-- What this task involves --
Print the line that contains "Kitchen Hours: Meal" and every line after it through the last line of the records below, exactly as written and nothing else.

Dataset entries
++++++++++++++++++++

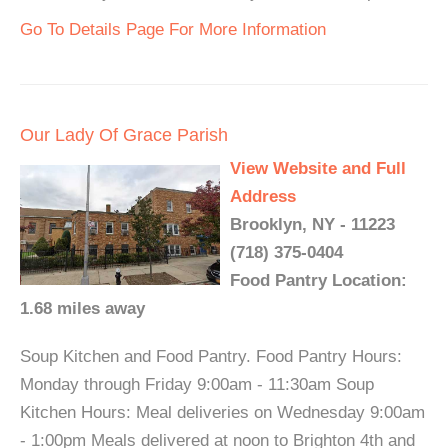
Go To Details Page For More Information
Our Lady Of Grace Parish
View Website and Full
Address
Brooklyn, NY - 11223
(718) 375-0404
Food Pantry Location:
1.68 miles away
Soup Kitchen and Food Pantry. Food Pantry Hours:
Monday through Friday 9:00am - 11:30am Soup
Kitchen Hours: Meal deliveries on Wednesday 9:00am
- 1:00pm Meals delivered at noon to Brighton 4th and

++++++++++++++++++++

-- Response --
Kitchen Hours: Meal deliveries on Wednesday 9:00am
- 1:00pm Meals delivered at noon to Brighton 4th and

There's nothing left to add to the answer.